When The Turkeys Come To Visit

A. spotted a whole flock of turkeys on our neighbor's lawn yesterday morning. They wandered through the neighborhood for an hour or so, making house calls. Aren't they beautiful? They make the cutest little noises. I was hoping one of the males would give us a good show of his tail, but it didn't happen. A few months ago we had some come right by our house and the lead male kept puffing up into this impressive display.

I still can't ride my bicycle, but I suppose that's a blessing with the ever-changeable weather. As you can see in the photo, yesterday morning was gloriously sunny and blue, but within a few hours it was blowing and raining like a true Northwest November.
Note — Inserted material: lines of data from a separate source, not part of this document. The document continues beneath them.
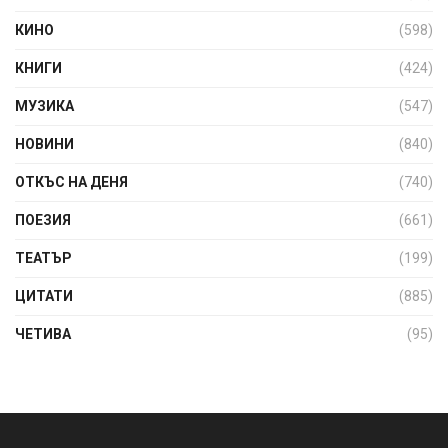
КИНО
(598)
КНИГИ
(424)
МУЗИКА
(547)
НОВИНИ
(840)
ОТКЪС НА ДЕНЯ
(740)
ПОЕЗИЯ
(661)
ТЕАТЪР
(199)
ЦИТАТИ
(885)
ЧЕТИВА
(95)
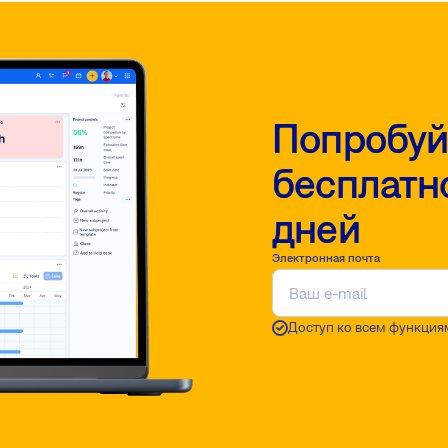
Попробуй
бесплатно
дней
Электронная почта
Доступ ко всем функция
I was glad not to be somewhere around town with only my bike to get home on!

Tuesday, November 14, 2006

I Didn't Mean to Write About Gravedigging Today

I was going to write an eloquent post about how starting to become an urban farmer has brought me out into nature in all its states. I went out to close up the chicken coop in a raging windstorm the other night. Today has me mulching in the chilly fall sunshine. On days when I otherwise would be bundled up inside, I am now compelled to be out tending to garden and animals. It's nice in a way, I think it brings a greater connection to nature that isn't dependent on sunny skies and mild temperatures. It brings me face to face with the way the world really is, which is not climate controlled.

Instead though, I'm going to write about another side benefit (if I can bring myself to think of it that way) of the urban farming lifestyle: being dragged into close contact with nature's lifecycles. We had a mysterious chicken death yesterday. I went down to check on the ladies, and there was Speeder, face down in the middle of the chicken coop floor, looking for all intents and purposes as if she'd just decided to take a late afternoon snooze.

There was no blood around the deceased, no evidence of flying feathers, no wounds, no other indications of sickness (do chickens vomit? I don't know, but I checked for that too). She weighed a healthy chickenly amount, her combs (or "cluckers" as the kids call them) were all nice and pink and not scaly, her feathers are glossy and golden (this photo was taken last week, and you can clearly see that she is a chicken in the prime of her life.) In short, she looks reasonably healthy, except for the fact that she's dead. At only two years old, she's a bit young for a chicken heart attack (do chickens have heart attacks? Maybe I shouldn't have fed them those buttered toast scraps), but my only other conclusions are possible spider bite, or maybe she happened to peck at something like the mushrooms and toadstools that are cropping up everywhere after all this rain.

Regardless, this afternoon saw me solemnly digging a grave, standing beside it with my children and saying a few words about Speeder's life, as well as chicken heaven (somehow, "dog heaven" sounds much more dignified than "chicken heaven".) Then I played Taps on the recorder (ah, the things you do as a parent) and shoveled on the dirt.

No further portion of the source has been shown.